# Lowveld Lodge [edited]



## Pro (Feb 26, 2011)

My fellow tuggers,

Need a little help and advice.  [Specifics deleted.]

I went to the Arrowood web site twice now within the last 30 days and filled out the form to sell.  No response from Arrowood. Can anyone offer any help or suggestions on how I can get rid of this dead dog.

Joe P.


----------



## Dori (Feb 27, 2011)

Joe, I was also thinking of getting rid of Lowveld...until my week jumped from 18 to 26 TPU's. I think I'll hold on to it for awhile longer.

Dori


----------



## Liz Wolf-Spada (Feb 28, 2011)

What do you own there? My weeks look like 12-13 points?
Liz


----------



## stevedmatt (Feb 28, 2011)

I'm pretty sure the weeks that jumped were all deposited before the new system was adopted and had better value before also. At some point the 'points' value was lowered during the system change. Those weeks were returned to their original 'point' value.
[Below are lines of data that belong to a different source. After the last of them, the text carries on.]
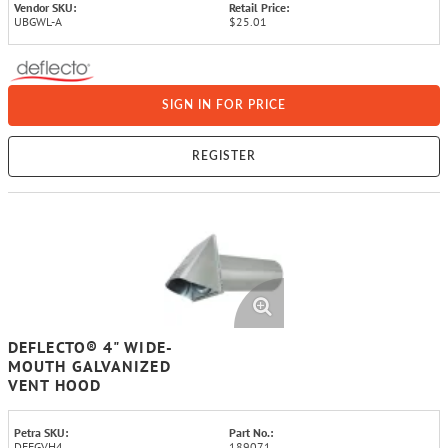
Vendor SKU:
Retail Price:
UBGWL-A
$25.01
SIGN IN FOR PRICE
REGISTER
DEFLECTO® 4" WIDE-
MOUTH GALVANIZED
VENT HOOD
Petra SKU:
Part No.:
DEFGVH4
189071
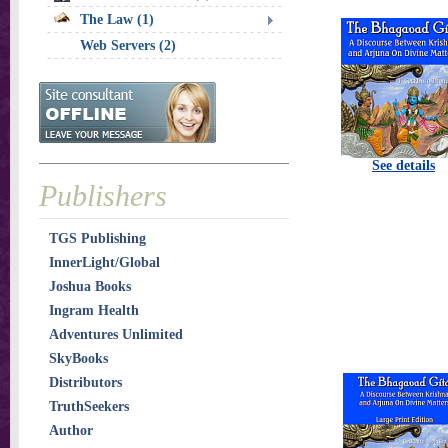
The Law (1)
Web Servers (2)
See details
Publishers
TGS Publishing
InnerLight/Global
Joshua Books
Ingram Health
Adventures Unlimited
SkyBooks
Distributors
TruthSeekers
Author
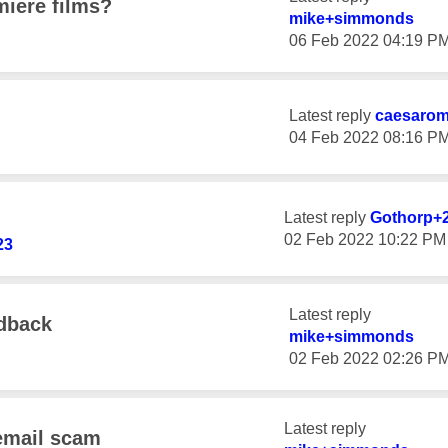
iere films?
mike+simmonds
‎06 Feb 2022
04:19 P
Latest reply
caesaro
‎04 Feb 2022
08:16 P
Latest reply
Gothorp+
‎02 Feb 2022
10:22 PM
23
Latest reply
edback
mike+simmonds
‎02 Feb 2022
02:26 P
Latest reply
email scam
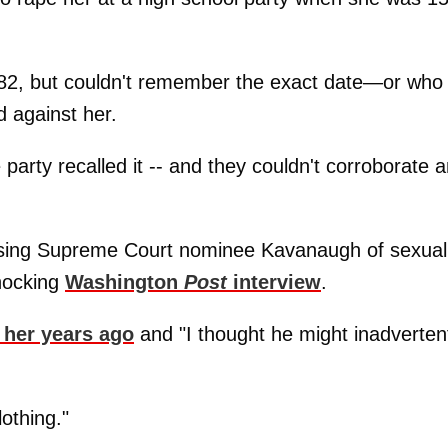
 1982, but couldn't remember the exact date—or who
 against her.
arty recalled it -- and they couldn't corroborate 
cusing Supreme Court nominee Kavanaugh of sexual
shocking
Washington
Post
interview
.
 her years ago
and "I thought he might inadverten
othing."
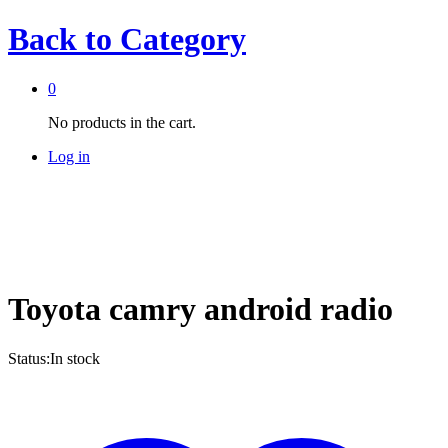
Back to
Category
0
No products in the cart.
Log in
Toyota camry android radio
Status:
In stock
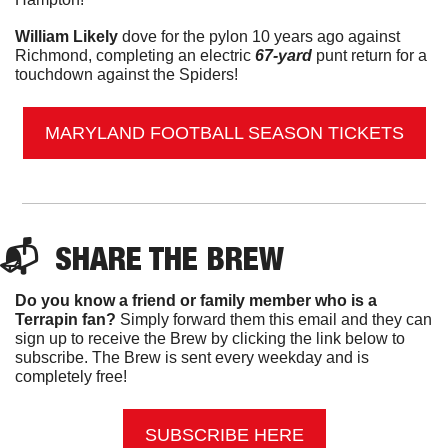
William Likely
 dove for the pylon 10 years ago against 
Richmond, completing an electric
 67-yard
 punt return for a 
touchdown against the Spiders!
MARYLAND FOOTBALL SEASON TICKETS
📬  
SHARE THE BREW
Do you know a friend or family member who is a 
Terrapin fan? 
Simply forward them this email and they can 
sign up to receive the Brew by clicking the link below to 
subscribe. The Brew is sent every weekday and is 
completely free!
SUBSCRIBE HERE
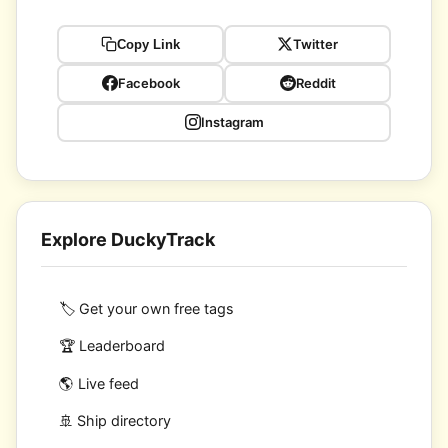
Twitter
Copy Link
Facebook
Reddit
Instagram
Explore DuckyTrack
🏷️ Get your own free tags
🏆 Leaderboard
🌎 Live feed
🚢 Ship directory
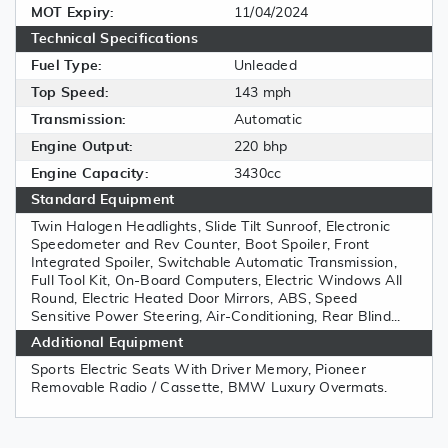
MOT Expiry:
11/04/2024
Technical Specifications
Fuel Type:
Unleaded
Top Speed:
143 mph
Transmission:
Automatic
Engine Output:
220 bhp
Engine Capacity:
3430cc
Standard Equipment
Twin Halogen Headlights, Slide Tilt Sunroof, Electronic
Speedometer and Rev Counter, Boot Spoiler, Front
Integrated Spoiler, Switchable Automatic Transmission,
Full Tool Kit, On-Board Computers, Electric Windows All
Round, Electric Heated Door Mirrors, ABS, Speed
Sensitive Power Steering, Air-Conditioning, Rear Blind...
Additional Equipment
Sports Electric Seats With Driver Memory, Pioneer
Removable Radio / Cassette, BMW Luxury Overmats.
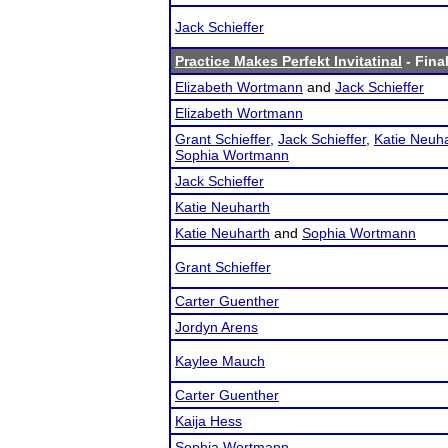
Jack Schieffer
Practice Makes Perfekt Invitatinal
- Final
Elizabeth Wortmann
and
Jack Schieffer
Elizabeth Wortmann
Grant Schieffer
,
Jack Schieffer
,
Katie Neuh
Sophia Wortmann
Jack Schieffer
Katie Neuharth
Katie Neuharth
and
Sophia Wortmann
Grant Schieffer
Carter Guenther
Jordyn Arens
Kaylee Mauch
Carter Guenther
Kaija Hess
Sophia Wortmann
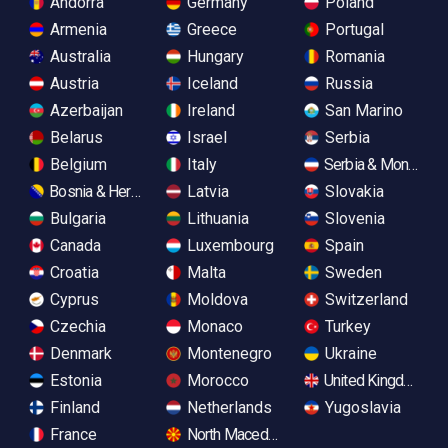
Andorra
Germany
Poland
Armenia
Greece
Portugal
Australia
Hungary
Romania
Austria
Iceland
Russia
Azerbaijan
Ireland
San Marino
Belarus
Israel
Serbia
Belgium
Italy
Serbia & Monteneg
Bosnia & Herzegovina
Latvia
Slovakia
Bulgaria
Lithuania
Slovenia
Canada
Luxembourg
Spain
Croatia
Malta
Sweden
Cyprus
Moldova
Switzerland
Czechia
Monaco
Turkey
Denmark
Montenegro
Ukraine
Estonia
Morocco
United Kingdom
Finland
Netherlands
Yugoslavia
France
North Macedonia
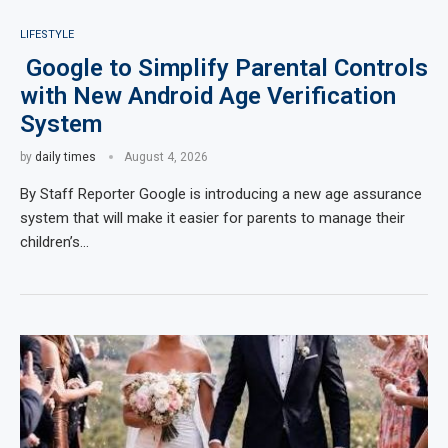
LIFESTYLE
Google to Simplify Parental Controls
with New Android Age Verification
System
by
daily times
August 4, 2026
By Staff Reporter Google is introducing a new age assurance
system that will make it easier for parents to manage their
children’s…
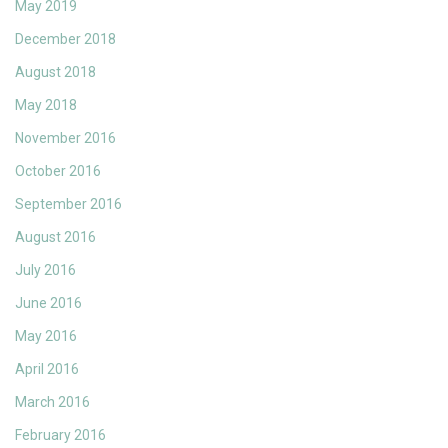
May 2019
December 2018
August 2018
May 2018
November 2016
October 2016
September 2016
August 2016
July 2016
June 2016
May 2016
April 2016
March 2016
February 2016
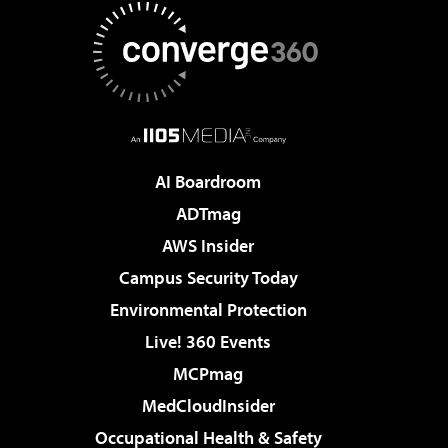
AI Boardroom
ADTmag
AWS Insider
Campus Security Today
Environmental Protection
Live! 360 Events
MCPmag
MedCloudInsider
Occupational Health & Safety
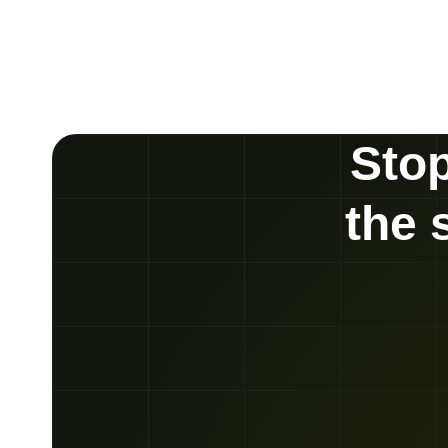
Stop
the 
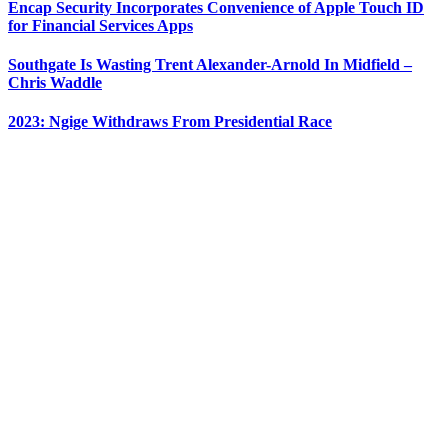
Encap Security Incorporates Convenience of Apple Touch ID
for Financial Services Apps
Southgate Is Wasting Trent Alexander-Arnold In Midfield –
Chris Waddle
2023: Ngige Withdraws From Presidential Race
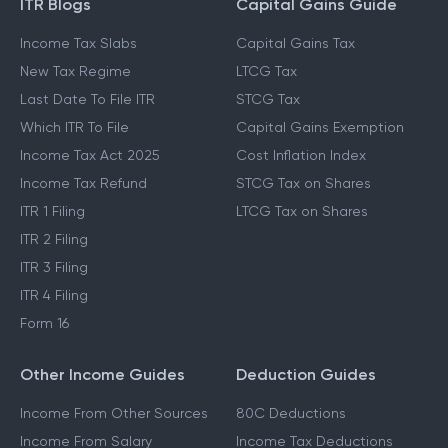
ITR Blogs
Capital Gains Guide
Income Tax Slabs
Capital Gains Tax
New Tax Regime
LTCG Tax
Last Date To File ITR
STCG Tax
Which ITR To File
Capital Gains Exemption
Income Tax Act 2025
Cost Inflation Index
Income Tax Refund
STCG Tax on Shares
ITR 1 Filing
LTCG Tax on Shares
ITR 2 Filing
ITR 3 Filing
ITR 4 Filing
Form 16
Other Income Guides
Deduction Guides
Income From Other Sources
80C Deductions
Income From Salary
Income Tax Deductions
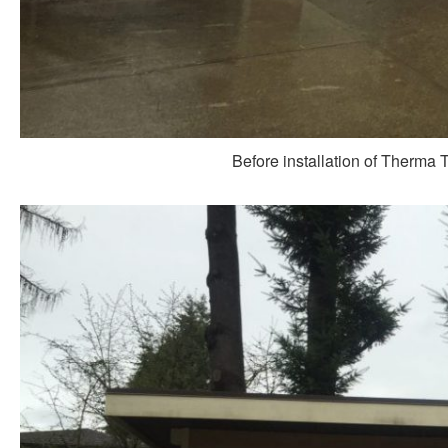
Before installation of Therma 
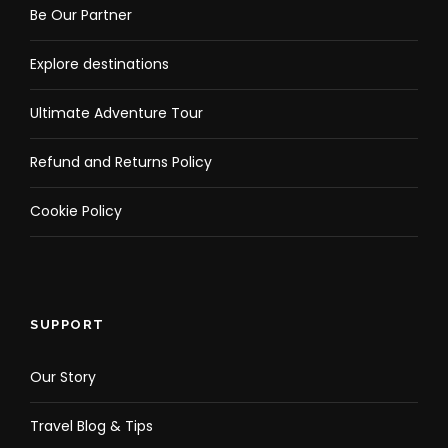
Be Our Partner
Explore destinations
Ultimate Adventure Tour
Refund and Returns Policy
Cookie Policy
SUPPORT
Our Story
Travel Blog & Tips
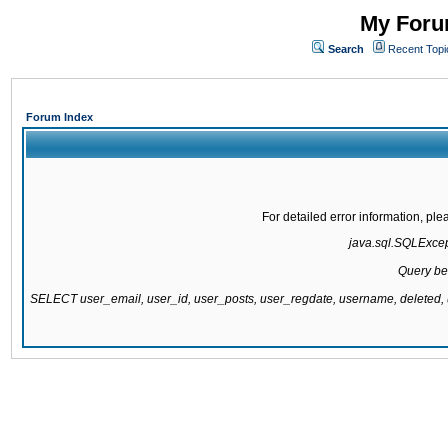
My Forum
Search
Recent Topi
Forum Index
For detailed error information, pl
java.sql.SQLExcepti
Query be
SELECT user_email, user_id, user_posts, user_regdate, username, delete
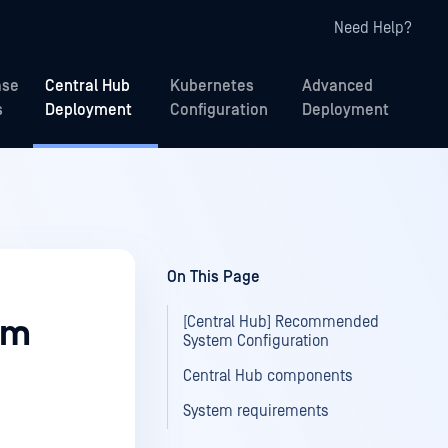
Need Help?
ase
Central Hub
Kubernetes
Advanced
s
Deployment
Configuration
Deployment
On This Page
[Central Hub] Recommended
em
System Configuration
Central Hub components
System requirements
I wouldn't expect this for all future deposits, but it would be nice.


----------



## Skatduder (Mar 1, 2011)

I have one of mine in the bank at 26. I was suprised too.


----------



## Dori (Mar 2, 2011)

We own week 15. It is a 2011 week.  Depositing our 2012 week will only net 13.   

Dori


----------



## Pro (Mar 6, 2011)

Liz,

I own week 48.  My 2010 week which was deposited over a year ago is getting only 10 TPU.  2011 week is getting 13 TPU.  2012 week is getting 10 TPU.  I have not paid levies or deposited 2011, 2012 weeks.  I am trying to get rid of it.

Joe P.


----------